Fit predictive model using outcome of supervised principal components

Description

Fit predictive model using outcome of supervised principal components, via either coxph (for surival data) or lm (for regression data)

Usage

superpc.fit.to.outcome(fit, 
                           data.test, 
                           score, 
                           competing.predictors=NULL, 
                           print=TRUE, 
                           iter.max=5)

Arguments

fit

Object returned by superpc.train.

data.test

Data object for prediction. Same form as data object documented in superpc.train.

score

Supervised principal component score, from superpc.predict.

competing.predictors

Optional - a list of competing predictors to be included in the model.

print

Should a summary of the fit be printed? Default TRUE.

iter.max

Max number of iterations used in predictive model fit. Default 5. Currently only relevant for Cox PH model.

Value

Returns summary of coxph or lm fit.

Author(s)

  • "Eric Bair, Ph.D."

  • "Jean-Eudes Dazard, Ph.D."

  • "Rob Tibshirani, Ph.D."

Maintainer: "Jean-Eudes Dazard, Ph.D."

References

  • E. Bair and R. Tibshirani (2004). "Semi-supervised methods to predict patient survival from gene expression data." PLoS Biol, 2(4):e108.

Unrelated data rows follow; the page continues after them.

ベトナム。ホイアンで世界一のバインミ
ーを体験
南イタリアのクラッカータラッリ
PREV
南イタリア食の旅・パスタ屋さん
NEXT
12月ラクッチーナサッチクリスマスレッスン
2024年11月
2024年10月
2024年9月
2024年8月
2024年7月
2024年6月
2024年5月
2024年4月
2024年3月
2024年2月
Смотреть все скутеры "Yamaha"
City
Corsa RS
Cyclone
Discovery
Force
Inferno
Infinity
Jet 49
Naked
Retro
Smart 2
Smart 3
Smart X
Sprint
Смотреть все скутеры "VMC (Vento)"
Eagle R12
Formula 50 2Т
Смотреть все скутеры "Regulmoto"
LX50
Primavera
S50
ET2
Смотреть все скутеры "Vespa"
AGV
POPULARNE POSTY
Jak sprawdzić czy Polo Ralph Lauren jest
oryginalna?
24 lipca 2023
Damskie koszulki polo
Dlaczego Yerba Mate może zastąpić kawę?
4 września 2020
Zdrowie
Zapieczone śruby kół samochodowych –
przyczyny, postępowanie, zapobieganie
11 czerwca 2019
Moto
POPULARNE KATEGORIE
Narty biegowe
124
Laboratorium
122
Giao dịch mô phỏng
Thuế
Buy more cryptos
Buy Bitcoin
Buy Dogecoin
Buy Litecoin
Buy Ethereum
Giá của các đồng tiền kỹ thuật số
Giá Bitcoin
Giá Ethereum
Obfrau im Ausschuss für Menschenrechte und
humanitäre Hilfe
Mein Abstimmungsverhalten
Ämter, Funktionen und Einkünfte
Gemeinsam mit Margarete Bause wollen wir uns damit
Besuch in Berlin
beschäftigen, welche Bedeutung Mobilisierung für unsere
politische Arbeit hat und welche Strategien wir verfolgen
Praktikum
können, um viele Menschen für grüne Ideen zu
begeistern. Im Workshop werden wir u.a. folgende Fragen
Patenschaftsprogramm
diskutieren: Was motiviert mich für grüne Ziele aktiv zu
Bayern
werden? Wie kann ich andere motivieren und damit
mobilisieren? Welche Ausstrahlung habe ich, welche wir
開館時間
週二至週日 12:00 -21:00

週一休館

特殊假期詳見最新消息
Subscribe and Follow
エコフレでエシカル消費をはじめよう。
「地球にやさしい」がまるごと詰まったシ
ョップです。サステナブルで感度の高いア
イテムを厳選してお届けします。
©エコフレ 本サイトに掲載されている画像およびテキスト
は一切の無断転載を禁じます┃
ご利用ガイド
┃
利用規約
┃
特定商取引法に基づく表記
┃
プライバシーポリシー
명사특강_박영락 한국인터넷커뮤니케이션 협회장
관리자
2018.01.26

  • E. Bair, T. Hastie, D. Paul, and R. Tibshirani (2006). "Prediction by supervised principal components." J. Am. Stat. Assoc., 101(473):119-137.

Examples

set.seed(332)

#generate some data
x <- matrix(rnorm(50*30), ncol=30)
y <- 10 + svd(x[1:50,])$v[,1] + .1*rnorm(30)
ytest <- 10 + svd(x[1:50,])$v[,1] + .1*rnorm(30)
censoring.status <- sample(c(rep(1,20), rep(0,10)))
censoring.status.test <- sample(c(rep(1,20), rep(0,10)))

featurenames <- paste("feature", as.character(1:50), sep="")
data <- list(x=x, 
             y=y, 
             censoring.status=censoring.status, 
             featurenames=featurenames)
data.test <- list(x=x, 
                  y=ytest, 
                  censoring.status=censoring.status.test, 
                  featurenames=featurenames)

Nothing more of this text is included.